*** Block opens ***
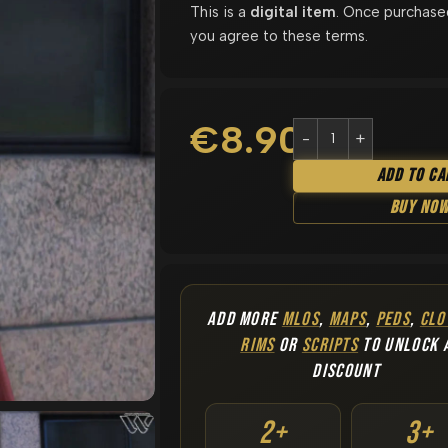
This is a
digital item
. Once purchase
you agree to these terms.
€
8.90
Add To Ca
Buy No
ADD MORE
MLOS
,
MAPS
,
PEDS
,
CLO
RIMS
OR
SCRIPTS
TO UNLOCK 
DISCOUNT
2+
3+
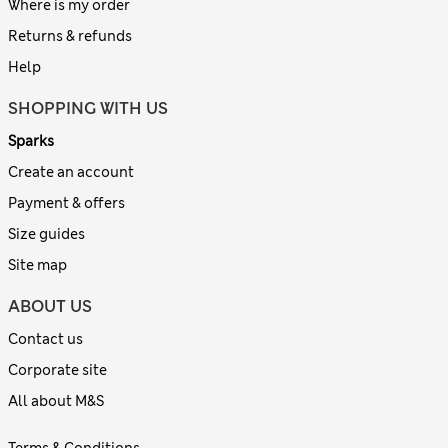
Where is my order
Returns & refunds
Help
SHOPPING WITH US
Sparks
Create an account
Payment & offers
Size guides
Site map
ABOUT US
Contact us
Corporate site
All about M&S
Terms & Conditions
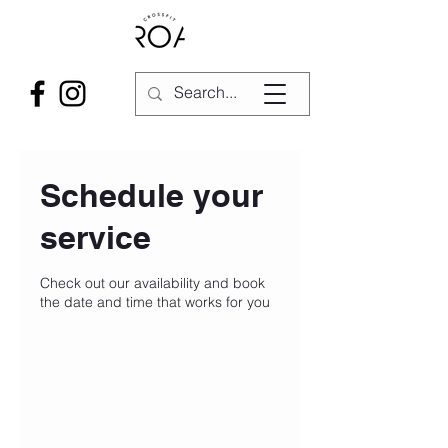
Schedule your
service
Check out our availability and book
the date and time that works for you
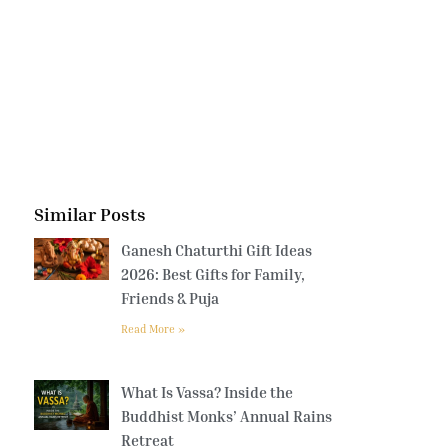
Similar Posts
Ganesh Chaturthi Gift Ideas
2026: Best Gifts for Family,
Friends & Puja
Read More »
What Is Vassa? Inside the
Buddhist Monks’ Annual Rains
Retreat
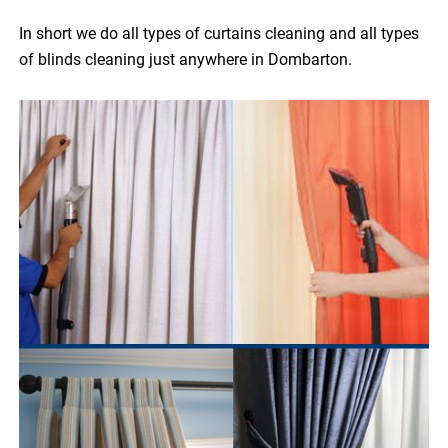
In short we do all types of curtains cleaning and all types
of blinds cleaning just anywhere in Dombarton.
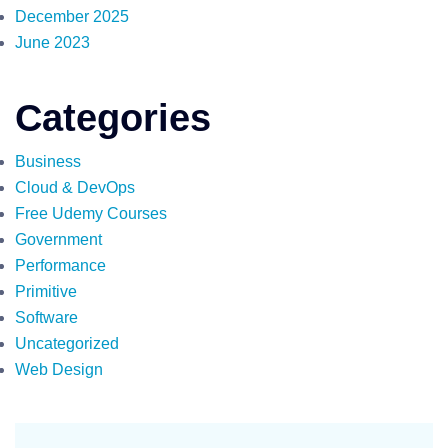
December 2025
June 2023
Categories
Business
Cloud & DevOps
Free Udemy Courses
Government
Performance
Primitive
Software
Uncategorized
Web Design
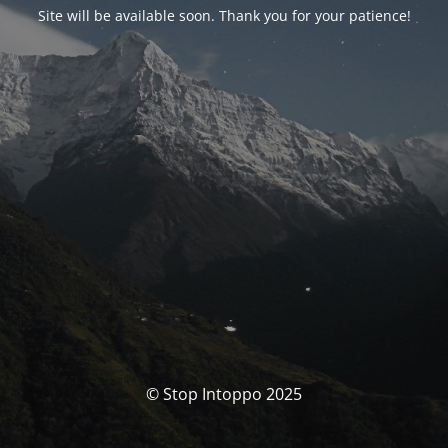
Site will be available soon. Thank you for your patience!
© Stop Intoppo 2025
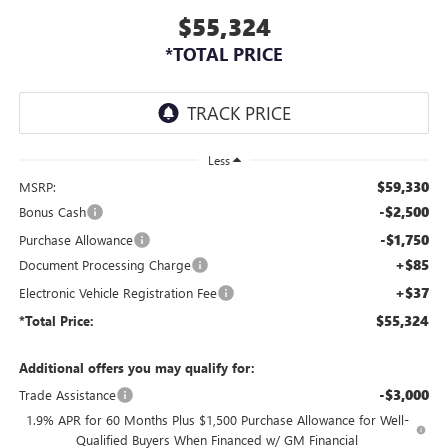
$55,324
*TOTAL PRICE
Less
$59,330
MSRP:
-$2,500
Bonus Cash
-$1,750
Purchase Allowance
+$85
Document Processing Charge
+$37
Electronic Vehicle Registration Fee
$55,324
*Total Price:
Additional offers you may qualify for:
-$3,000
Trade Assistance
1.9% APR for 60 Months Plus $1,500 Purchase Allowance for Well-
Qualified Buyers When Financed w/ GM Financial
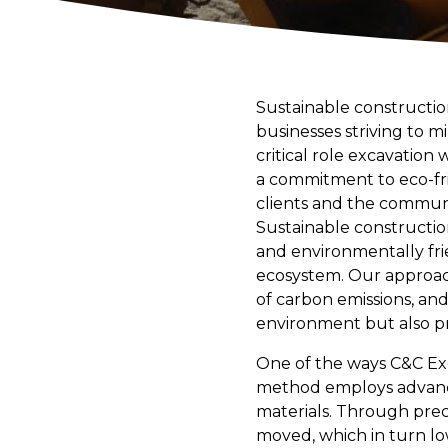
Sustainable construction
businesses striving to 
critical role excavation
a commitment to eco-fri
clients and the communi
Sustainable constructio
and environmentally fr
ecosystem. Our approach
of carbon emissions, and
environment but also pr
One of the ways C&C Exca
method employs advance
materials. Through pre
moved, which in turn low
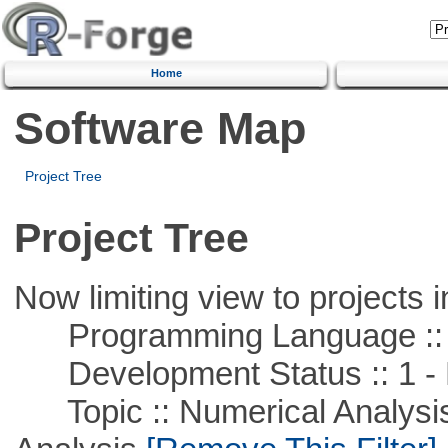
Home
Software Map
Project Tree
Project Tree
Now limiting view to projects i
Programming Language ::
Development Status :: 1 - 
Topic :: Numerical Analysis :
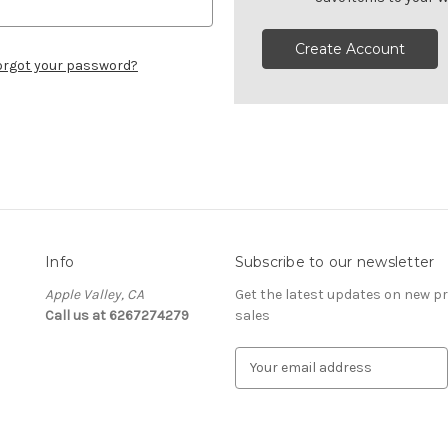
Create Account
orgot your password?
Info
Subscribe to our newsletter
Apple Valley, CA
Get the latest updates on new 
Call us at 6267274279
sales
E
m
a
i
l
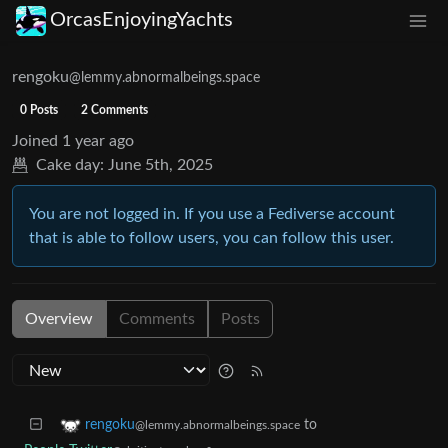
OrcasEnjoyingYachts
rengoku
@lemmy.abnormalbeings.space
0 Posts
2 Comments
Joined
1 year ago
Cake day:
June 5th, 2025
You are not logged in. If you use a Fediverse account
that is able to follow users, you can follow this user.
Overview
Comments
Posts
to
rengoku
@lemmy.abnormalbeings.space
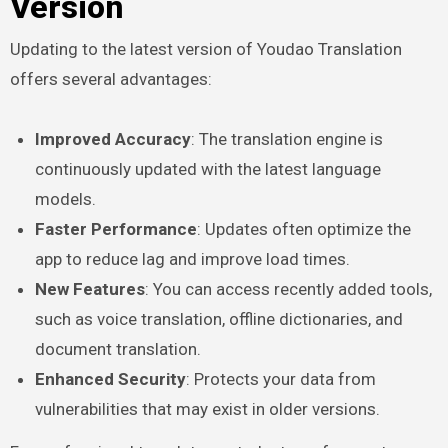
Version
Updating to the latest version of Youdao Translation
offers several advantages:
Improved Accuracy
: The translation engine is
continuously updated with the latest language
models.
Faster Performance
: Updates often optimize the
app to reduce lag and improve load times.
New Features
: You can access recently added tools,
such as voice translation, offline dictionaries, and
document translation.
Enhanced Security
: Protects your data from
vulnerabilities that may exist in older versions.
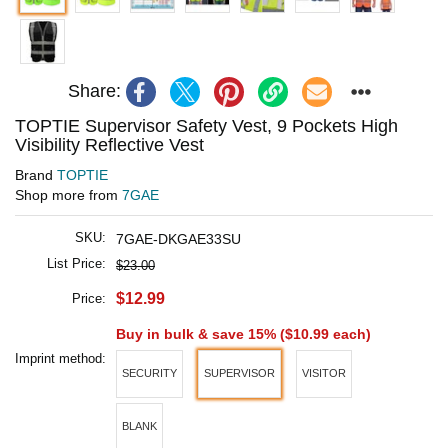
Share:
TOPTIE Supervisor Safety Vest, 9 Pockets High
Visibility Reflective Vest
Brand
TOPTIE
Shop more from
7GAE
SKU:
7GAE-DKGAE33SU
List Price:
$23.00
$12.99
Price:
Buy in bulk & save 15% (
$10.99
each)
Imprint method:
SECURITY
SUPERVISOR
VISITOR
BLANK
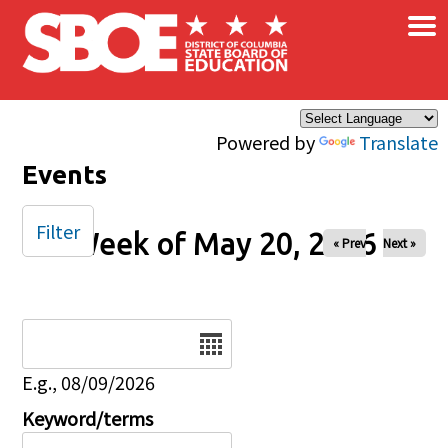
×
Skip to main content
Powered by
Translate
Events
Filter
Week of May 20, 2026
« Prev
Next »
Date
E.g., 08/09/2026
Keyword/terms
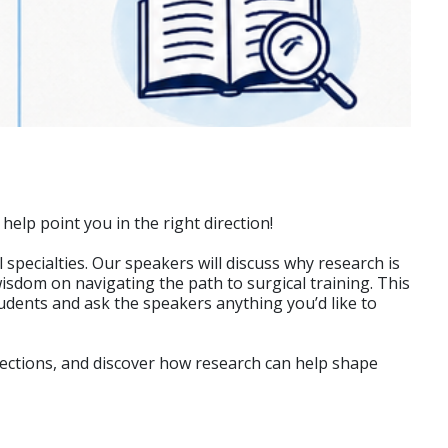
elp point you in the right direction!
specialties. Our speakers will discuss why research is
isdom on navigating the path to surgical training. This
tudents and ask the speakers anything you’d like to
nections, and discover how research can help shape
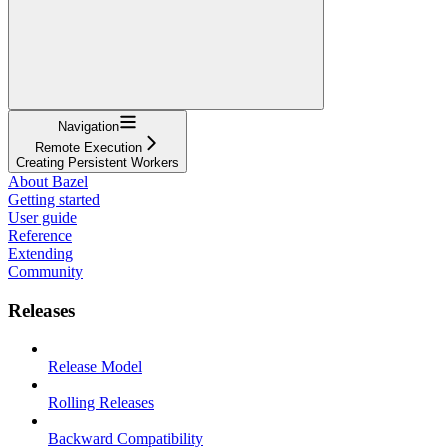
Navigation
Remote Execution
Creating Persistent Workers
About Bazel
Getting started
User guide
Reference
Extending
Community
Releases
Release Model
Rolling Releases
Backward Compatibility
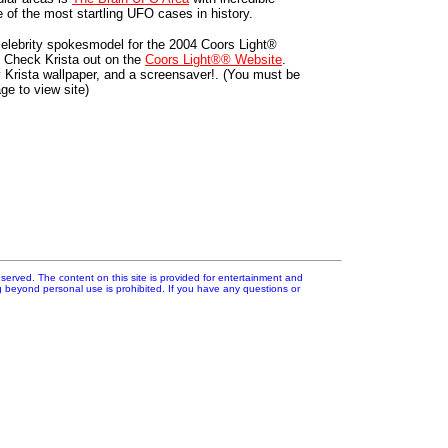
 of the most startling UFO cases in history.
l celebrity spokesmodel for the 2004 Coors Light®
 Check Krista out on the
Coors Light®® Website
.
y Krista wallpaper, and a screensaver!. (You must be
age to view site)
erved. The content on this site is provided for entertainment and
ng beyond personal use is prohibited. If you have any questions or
*** Block closes ***
Exercise objective:
Reproduce the entries above exactly, without images.

Finished task:
This is a
digital item
. Once purchase
you agree to these terms.
€
8.90
Add To Ca
Buy No
ADD MORE
MLOS
,
MAPS
,
PEDS
,
CLO
RIMS
OR
SCRIPTS
TO UNLOCK 
DISCOUNT
2+
3+
Where is my order
Returns & refunds
Help
SHOPPING WITH US
Sparks
Create an account
Payment & offers
Size guides
Site map
ABOUT US
Contact us
Corporate site
All about M&S
Terms & Conditions
Schedule your
service
Check out our availability and book
the date and time that works for you
Similar Posts
Ganesh Chaturthi Gift Ideas
2026: Best Gifts for Family,
Friends & Puja
Read More »
What Is Vassa? Inside the
Buddhist Monks’ Annual Rains
Retreat
In short we do all types of curtains cleaning and all types
of blinds cleaning just anywhere in Dombarton.
December 2025
June 2023
Categories
Business
Cloud & DevOps
Free Udemy Courses
Government
Performance
Primitive
Software
Uncategorized
Web Design
Site will be available soon. Thank you for your patience!
© Stop Intoppo 2025
$55,324
*TOTAL PRICE
Less
$59,330
MSRP:
-$2,500
Bonus Cash
-$1,750
Purchase Allowance
+$85
Document Processing Charge
+$37
Electronic Vehicle Registration Fee
$55,324
*Total Price:
Additional offers you may qualify for:
-$3,000
Trade Assistance
1.9% APR for 60 Months Plus $1,500 Purchase Allowance for Well-
Qualified Buyers When Financed w/ GM Financial
Sustainable construction
businesses striving to 
critical role excavation
a commitment to eco-fri
clients and the communi
Sustainable constructio
and environmentally fr
ecosystem. Our approach
of carbon emissions, and
environment but also pr
One of the ways C&C Exca
method employs advance
materials. Through pre
moved, which in turn low
Home
Software Map
Project Tree
Project Tree
Now limiting view to projects i
Programming Language ::
Development Status :: 1 - 
Topic :: Numerical Analysis :
Create Account
orgot your password?
Info
Subscribe to our newsletter
Apple Valley, CA
Get the latest updates on new 
Call us at 6267274279
sales
E
m
a
i
l
OrcasEnjoyingYachts
rengoku
@lemmy.abnormalbeings.space
0 Posts
2 Comments
Joined
1 year ago
Cake day:
June 5th, 2025
You are not logged in. If you use a Fediverse account
that is able to follow users, you can follow this user.
Overview
Comments
Posts
to
rengoku
@lemmy.abnormalbeings.space
Version
Updating to the latest version of Youdao Translation
offers several advantages:
Improved Accuracy
: The translation engine is
continuously updated with the latest language
models.
Faster Performance
: Updates often optimize the
app to reduce lag and improve load times.
New Features
: You can access recently added tools,
such as voice translation, offline dictionaries, and
document translation.
Enhanced Security
: Protects your data from
vulnerabilities that may exist in older versions.
Share:
TOPTIE Supervisor Safety Vest, 9 Pockets High
Visibility Reflective Vest
Brand
TOPTIE
Shop more from
7GAE
SKU:
7GAE-DKGAE33SU
List Price:
$23.00
$12.99
Price:
Buy in bulk & save 15% (
$10.99
each)
Imprint method:
SECURITY
SUPERVISOR
VISITOR
BLANK
×
Skip to main content
Powered by
Translate
Events
Filter
Week of May 20, 2026
« Prev
Next »
Date
E.g., 08/09/2026
Keyword/terms
elp point you in the right direction!
specialties. Our speakers will discuss why research is
isdom on navigating the path to surgical training. This
tudents and ask the speakers anything you’d like to
nections, and discover how research can help shape
Navigation
Remote Execution
Creating Persistent Workers
About Bazel
Getting started
User guide
Reference
Extending
Community
Releases
Release Model
Rolling Releases
Backward Compatibility
 of the most startling UFO cases in history.
l celebrity spokesmodel for the 2004 Coors Light®
 Check Krista out on the
Coors Light®® Website
.
y Krista wallpaper, and a screensaver!. (You must be
age to view site)
erved. The content on this site is provided for entertainment and
ng beyond personal use is prohibited. If you have any questions or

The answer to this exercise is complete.